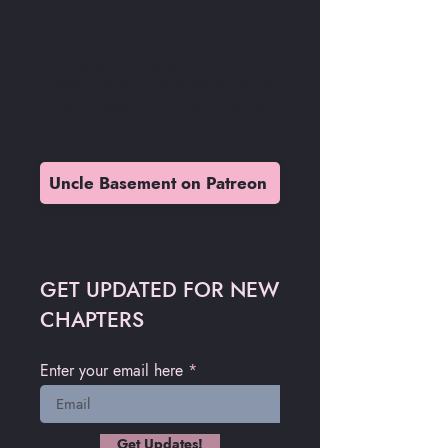
READ
KANNIBAL
IN
FULL
RESOLUTION
AND SUPPORT YOUR
UNCLE BASEMENT ON PATREON
Uncle Basement on Patreon
GET UPDATED FOR NEW
CHAPTERS
Enter your email here
Get Updates!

☆ ☆ ☆ ☆ ☆

Task description =>
Repeat the material above exactly, so that every entry appears but no picture does.

Answer to the problem =>
READ
KANNIBAL
IN
FULL
RESOLUTION
AND SUPPORT YOUR
UNCLE BASEMENT ON PATREON
Uncle Basement on Patreon
GET UPDATED FOR NEW
CHAPTERS
Enter your email here
Get Updates!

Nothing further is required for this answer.